The song was not new to me. My eighteen-year-old daughter is a fan. I was aware, then, that the song is not a positive song about the church. Instead the lyrics feature this chorus: “Take me to church, I’ll worship like a dog at the shrine of your lies. I’ll tell you my sins and you can sharpen your knife. Offer me that deathless death. Good God, let me give you my life.”
Hozier is an Irish singer who is distressed about the dominant church of his homeland and, in particular, the treatment of homosexuals and homosexuality in the Roman Catholic Church. The problem is that the song conveys a sweeping brushstroke that fails to capture that his complaint is against just one aspect of the Church. These days, many of his listeners are likely unfamiliar with Christian churches and denominations. And worse, they will take his lead in deciding that all of the Christian “Church” is bad and unwelcoming of lots of different kinds of people, especially homosexuals.
This is completely wrong and false. Those fans singing along ardently are misled and misinformed.
NOT ALL CHRISTIAN CHURCHES AND DENOMINATIONS ARE THE SAME. NOT ALL CHRISTIAN CHURCHES AND DENOMINATIONS ARE UNWELCOMING OF HOMOSEXUALS. NOT ALL CHRISTIAN CHURCHES AND DENOMINATIONS REQUIRE A PROFESSION OF A PARTICULAR DOCTRINE OR DOGMA.

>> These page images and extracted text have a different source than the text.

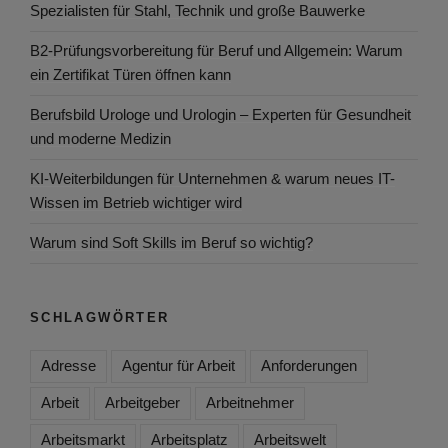
Spezialisten für Stahl, Technik und große Bauwerke
B2-Prüfungsvorbereitung für Beruf und Allgemein: Warum
ein Zertifikat Türen öffnen kann
Berufsbild Urologe und Urologin – Experten für Gesundheit
und moderne Medizin
KI-Weiterbildungen für Unternehmen & warum neues IT-
Wissen im Betrieb wichtiger wird
Warum sind Soft Skills im Beruf so wichtig?
SCHLAGWÖRTER
Adresse
Agentur für Arbeit
Anforderungen
Arbeit
Arbeitgeber
Arbeitnehmer
Arbeitsmarkt
Arbeitsplatz
Arbeitswelt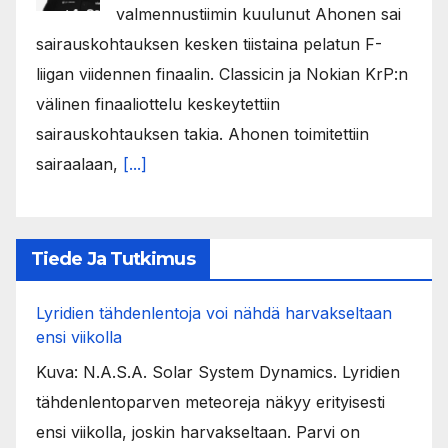
valmennustiimin kuulunut Ahonen sai
sairauskohtauksen kesken tiistaina pelatun F-
liigan viidennen finaalin. Classicin ja Nokian KrP:n
välinen finaaliottelu keskeytettiin
sairauskohtauksen takia. Ahonen toimitettiin
sairaalaan,
[...]
Tiede Ja Tutkimus
Lyridien tähdenlentoja voi nähdä harvakseltaan
ensi viikolla
Kuva: N.A.S.A. Solar System Dynamics. Lyridien
tähdenlentoparven meteoreja näkyy erityisesti
ensi viikolla, joskin harvakseltaan. Parvi on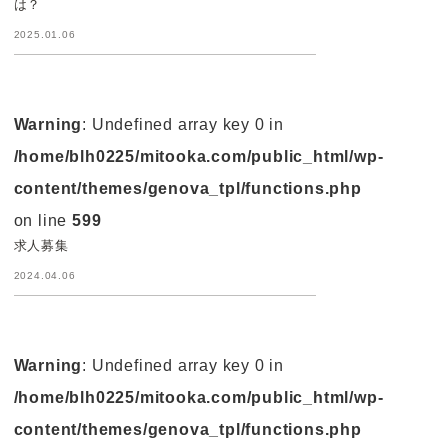
は？
2025.01.06
Warning
: Undefined array key 0 in
/home/blh0225/mitooka.com/public_html/wp-
content/themes/genova_tpl/functions.php
on line
599
求人募集
2024.04.06
Warning
: Undefined array key 0 in
/home/blh0225/mitooka.com/public_html/wp-
content/themes/genova_tpl/functions.php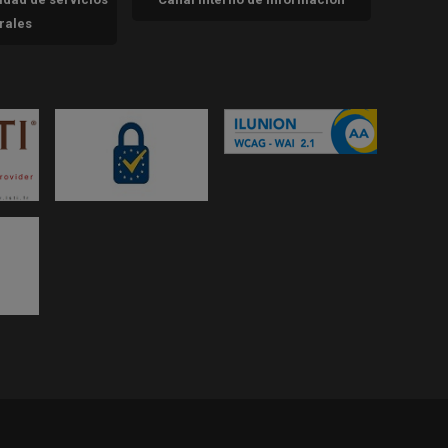
trales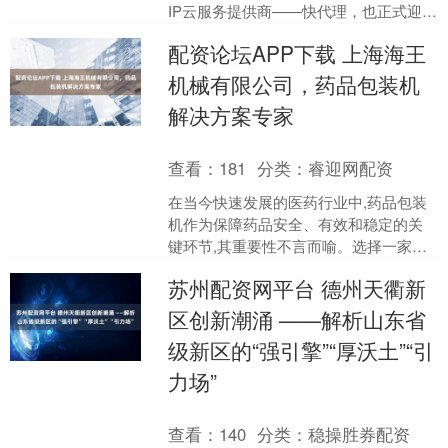
IP云服务提供商——快代理，也正式迎来
了12周年庆典。在过去的12年间，快代
配资论坛APP下载 上海海王
理从几名工....
机械有限公司，药品包装机
解决方案专家
查看：
181
分类：
睿迎网配资
在当今快速发展的医药行业中,药品包装
机作为保障药品安全、有效和稳定的关
键环节,其重要性不言而喻。选择一家技
术过硬、经验丰富且服务可靠的药品包
苏州配资网平台 德州天衢新
装机机厂家,是企业确....
区创新潮涌 ——解析山东省
级新区的“强引擎”“厚沃土”“引
力场”
查看：
140
分类：
稳操胜券配资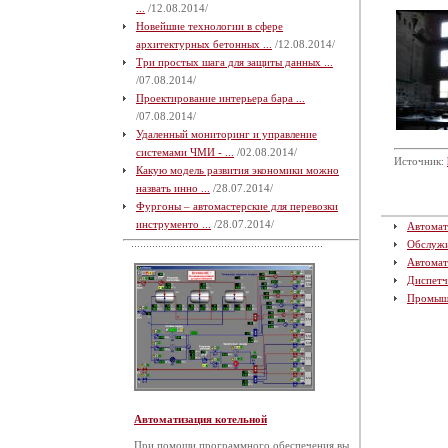
...
/12.08.2014/
Новейшие технологии в сфере
архитектурных бетонных ...
/12.08.2014/
Три простых шага для защиты данных ...
/07.08.2014/
Проектирование интерьера бара ...
/07.08.2014/
Удаленный мониторинг и управление
системами ЧМИ - ...
/02.08.2014/
Источник:
Какую модель развития экономики можно
назвать инно ...
/28.07.2014/
Фургоны – автомастерские для перевозки
инструменто ...
/28.07.2014/
Автомат
Обслуж
Автомат
Диспетч
Промыш
Автоматизация котельной
При помощи программного обеспечения вы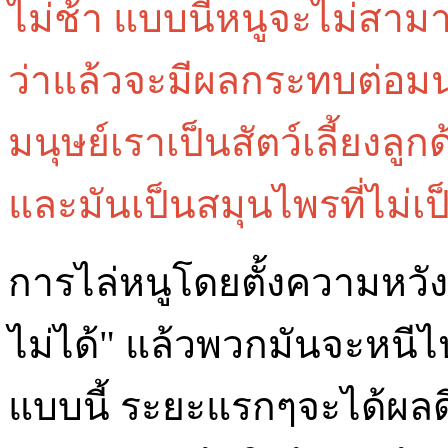
ไม่ช้า แบบนี้หนูจะไม่สาม
ว่าแล้วจะมีผลกระทบต่อมน
มนุษย์เราเป็นสัตว์เลี้ยง
และมันเป็นสมุนไพรที่ไม่เป
การไล่หนูโดยตั้งความหวัง
ไม่ได้" แล้วพวกมันจะหนีไป
แบบนี้ ระยะแรกๆจะได้ผลดี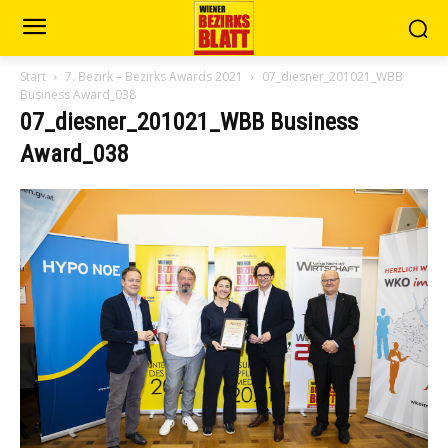
Start
7. Bezirk – Bezirks Awards 2021
07_diesner_201021_WBB
Business Award_038
07_diesner_201021_WBB Business
Award_038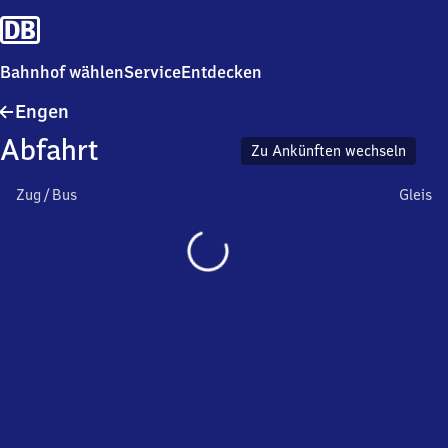
Bahnhof wählen
Service
Entdecken
Engen
Engen
Abfahrt
Zu Ankünften wechseln
Zug / Bus
Gleis
Wird
geladen…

But, how can churches, especially small churches like the one I serve (which is welcoming of all, including homosexuals), and small denominations, like the United Church of Christ (also welcoming), compete with the powerful images promoted by such hugely popular singers like Hozier?
Why is it so difficult to recognize that the Christianity is made up of a diversity and variety of styles, beliefs, approaches and perspectives?
Or, is it that it’s just more convenient to continue to cast the Christian Church as one universal, singular entity with one system of belief, and that one system be the easiest to criticize and mock?
I’m sure musicians like Hozier appreciate that listeners have some understanding of the diversity of expression in music, and that even within “categories” of music, there are differences and varieties, and that the public should have at least some level of respect for such diversity.
I ask only the same sort of respect for Christians. We are like “musicians.” We might have something in common in terms of an umbrella concept of what we are about, but under that umbrella, there are many different kinds and many different forms of expression. I don’t expect everyone to understand completely the differences, but at least to acknowledge that they exist.